Texas looks at the interoperability of file formats

For those of you interested in the policies/politics side of file formats, I've seen a couple folks point out this bill currently in place in Texas (https://www.capitol.state.tx.us/tlodocs/80R/billtext/html/SB00446I.htm)

As all of you know by now, I think it's very cool to see this attention being paid to file formats, and the importance they play in all of our lives. I've been working on this stuff for years, and it's always fun to see other folks talking about your work. Here are the traits they'd like to see in a file format in Texas:

Each electronic document created, exchanged, or maintained by a state agency must be created, exchanged, or maintained in an open, Extensible Markup Language based file format, specified by the department, that is:

  1. interoperable among diverse internal and external platforms and applications;
  2. published without restrictions or royalties;
  3. fully and independently implemented by multiple software providers on multiple platforms without any intellectual property reservations for necessary technology; and
  4. controlled by an open industry organization with a well-defined inclusive process for evolution of the standard.

It's great to look at things like this and think about the scenarios folks have in mind. Rather than talk about motivations in terms of "levels of openness", I think it's easier to discuss it in terms of scenarios or use cases. Most policies around file formats are there to ensure the following:

  1. Long term availability – You want to know that 100 years from now, you'll still be able to access your data. This is a complex problem, as it can affect everything from the software you use to the hardware you use that software on. The key in terms of file formats is that everything in the file format is fully documented, and the stewardship for that documentation belongs to an independent standards body. The ISO, Ecma, OASIS, and the W3C are all examples of organizations people feel comfortable trusting with the stewardship of that documentation.
  2. Freely available – You want to make sure that you don't need to worry about someone else holding rights over your documents. If there is IP behind the format technology for instance, you want to make sure there is some type of license available that will work for you.
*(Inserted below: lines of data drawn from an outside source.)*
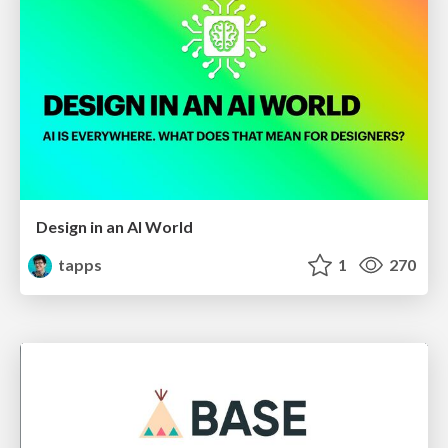
Design in an AI World
tapps
1
270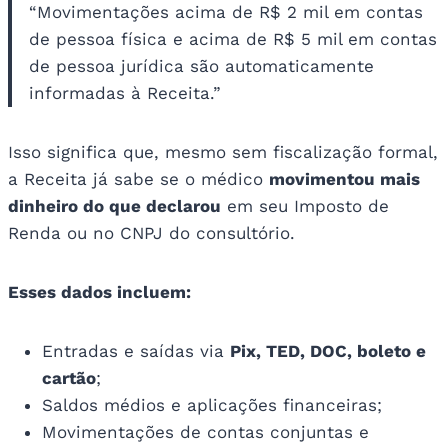
“Movimentações acima de R$ 2 mil em contas
de pessoa física e acima de R$ 5 mil em contas
de pessoa jurídica são automaticamente
informadas à Receita.”
Isso significa que, mesmo sem fiscalização formal,
a Receita já sabe se o médico
movimentou mais
dinheiro do que declarou
em seu Imposto de
Renda ou no CNPJ do consultório.
Esses dados incluem:
Entradas e saídas via
Pix, TED, DOC, boleto e
cartão
;
Saldos médios e aplicações financeiras;
Movimentações de contas conjuntas e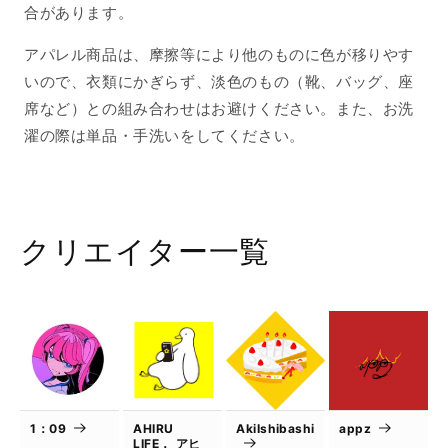
合があります。
アパレル商品は、摩擦等により他のものに色が移りやす
いので、衣類にかぎらず、淡色のもの（靴、バッグ、座
席など）との組み合わせはお避けください。また、お洗
濯の際は単品・手洗いをしてください。
クリエイター一覧
1：09
AHIRU
AkiIshibashi
appz
LIFE． アヒ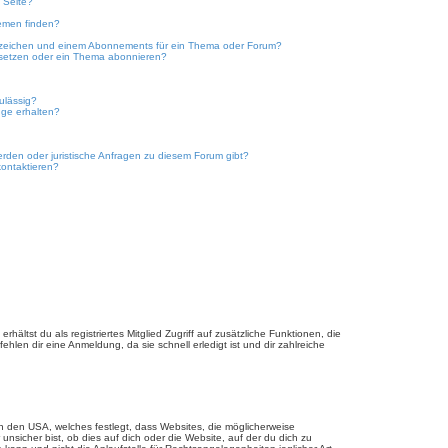
 Seite?
emen finden?
ezeichen und einem Abonnements für ein Thema oder Forum?
 setzen oder ein Thema abonnieren?
ulässig?
nge erhalten?
erden oder juristische Anfragen zu diesem Forum gibt?
kontaktieren?
hältst du als registriertes Mitglied Zugriff auf zusätzliche Funktionen, die
hlen dir eine Anmeldung, da sie schnell erledigt ist und dir zahlreiche
n den USA, welches festlegt, dass Websites, die möglicherweise
sicher bist, ob dies auf dich oder die Website, auf der du dich zu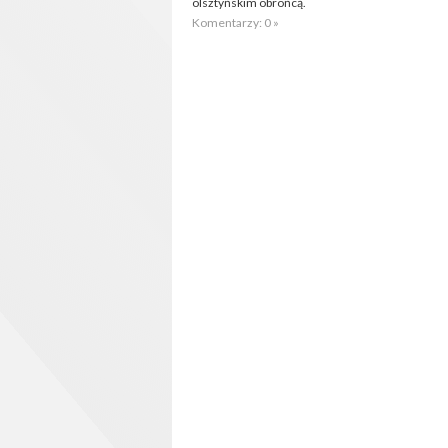
olsztyńskim obrońcą.
Komentarzy: 0 »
Not only that, but you want to make sure this will work for anyone else that you want to have access to your documents. All formats out there take slightly different approaches here (PDF, OpenXML, ODF, HTML, etc.), so it's important to pay attention to this.
  3. Fully interoperable and accessible – You want to know that people on other systems can still work with your files. This means that the format needs to be fully documented, and there is nothing in the format that would prevent it from working on a different system. A great indicator here is to look at the number of applications that support the format, and what systems those applications run on. HTML is a great example of an interoperable format. OpenXML and ODF are also both fully interoperable, but are also much younger. So while you don't see as many applications support OpenXML and ODF as you do HTML, you'll clearly start to see more and more pop up as time goes by.
  4. Meets customer and end user scenarios/needs – This is really the key. Without this, then the formats won't be used. Plain text meets the three goals above, but obviously wouldn't work for most folks' documents. You need to make sure the end user doesn't see any ill effects when you try to meet the other three objectives.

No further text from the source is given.